Problem requirements:
For the string "factor", state the number of lines in the data that contain it, and nothing else.

Supplied records:
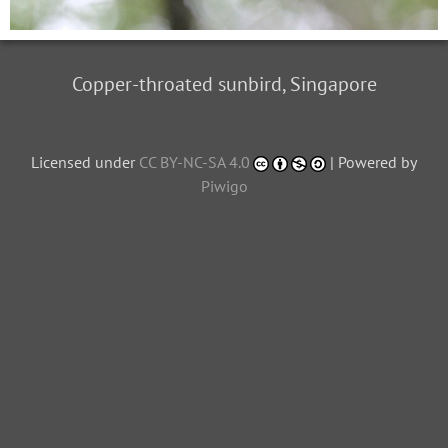
Copper-throated sunbird, Singapore
Licensed under
CC BY-NC-SA 4.0
| Powered by
Piwigo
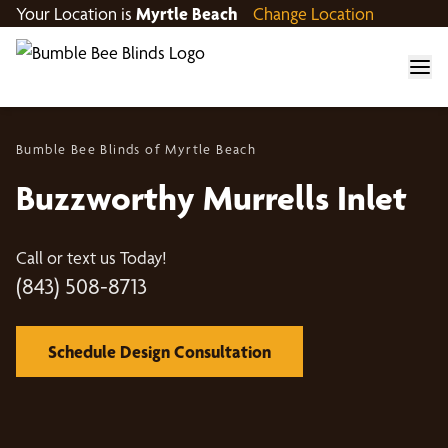
Your Location is
Myrtle Beach
Change Location
Bumble Bee Blinds of Myrtle Beach
Buzzworthy Murrells Inlet
Call or text us Today!
(843) 508-8713
Schedule Design Consultation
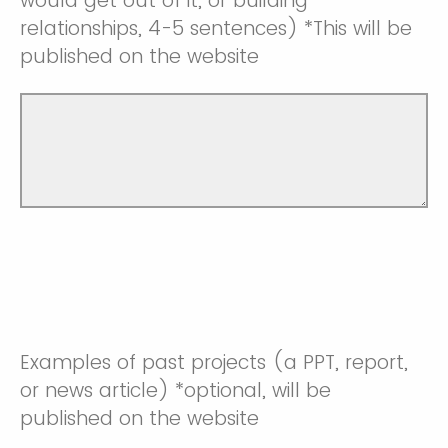
would get out of it, or building
relationships, 4-5 sentences) *This will be
published on the website
Examples of past projects (a PPT, report,
or news article) *optional, will be
published on the website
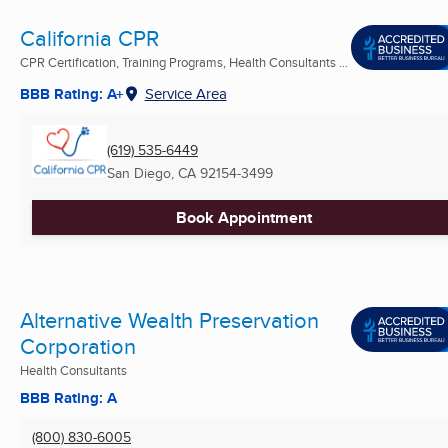
California CPR
CPR Certification, Training Programs, Health Consultants ...
BBB Rating: A+
Service Area
(619) 535-6449
San Diego, CA
92154-3499
Book Appointment
Alternative Wealth Preservation
Corporation
Health Consultants
BBB Rating: A
(800) 830-6005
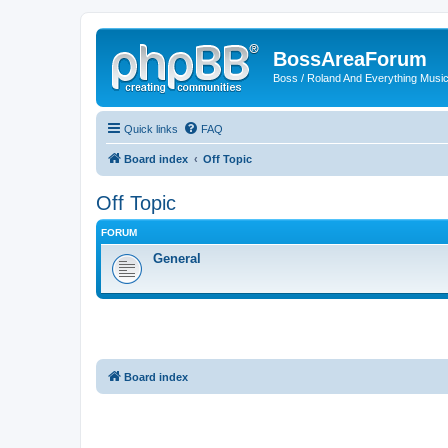
BossAreaForum
Boss / Roland And Everything Musi
Quick links
FAQ
Board index
Off Topic
Off Topic
FORUM
General
Board index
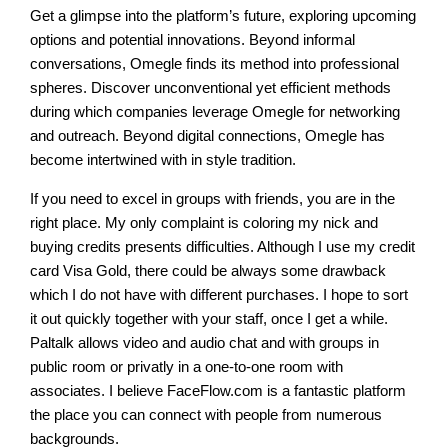
Get a glimpse into the platform’s future, exploring upcoming
options and potential innovations. Beyond informal
conversations, Omegle finds its method into professional
spheres. Discover unconventional yet efficient methods
during which companies leverage Omegle for networking
and outreach. Beyond digital connections, Omegle has
become intertwined with in style tradition.
If you need to excel in groups with friends, you are in the
right place. My only complaint is coloring my nick and
buying credits presents difficulties. Although I use my credit
card Visa Gold, there could be always some drawback
which I do not have with different purchases. I hope to sort
it out quickly together with your staff, once I get a while.
Paltalk allows video and audio chat and with groups in
public room or privatly in a one-to-one room with
associates. I believe FaceFlow.com is a fantastic platform
the place you can connect with people from numerous
backgrounds.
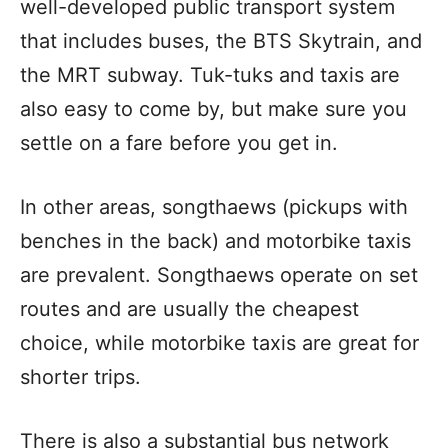
well-developed public transport system
that includes buses, the BTS Skytrain, and
the MRT subway. Tuk-tuks and taxis are
also easy to come by, but make sure you
settle on a fare before you get in.
In other areas, songthaews (pickups with
benches in the back) and motorbike taxis
are prevalent. Songthaews operate on set
routes and are usually the cheapest
choice, while motorbike taxis are great for
shorter trips.
There is also a substantial bus network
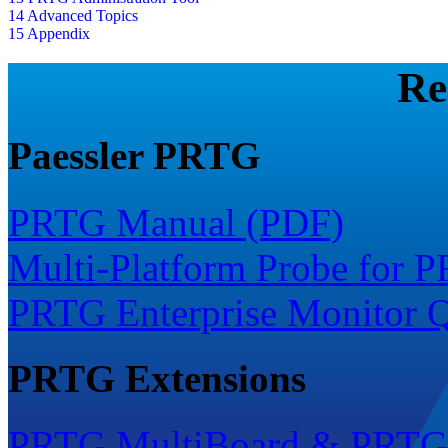
14 Advanced Topics
15 Appendix
Re
Paessler PRTG
PRTG Manual (PDF)
Multi-Platform Probe for 
PRTG Enterprise Monitor Q
PRTG Extensions
PRTG MultiBoard & PRTG 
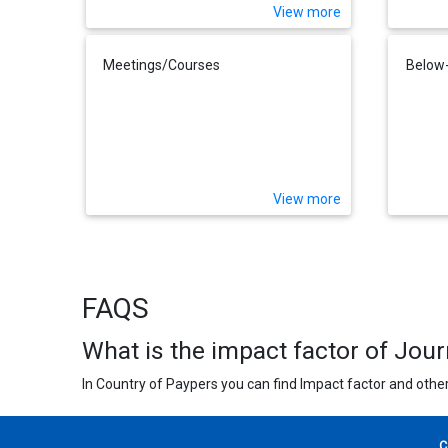
View more
Meetings/Courses
Below-
View more
FAQS
What is the impact factor of Jou
In Country of Paypers you can find Impact factor and other
C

Reply:
2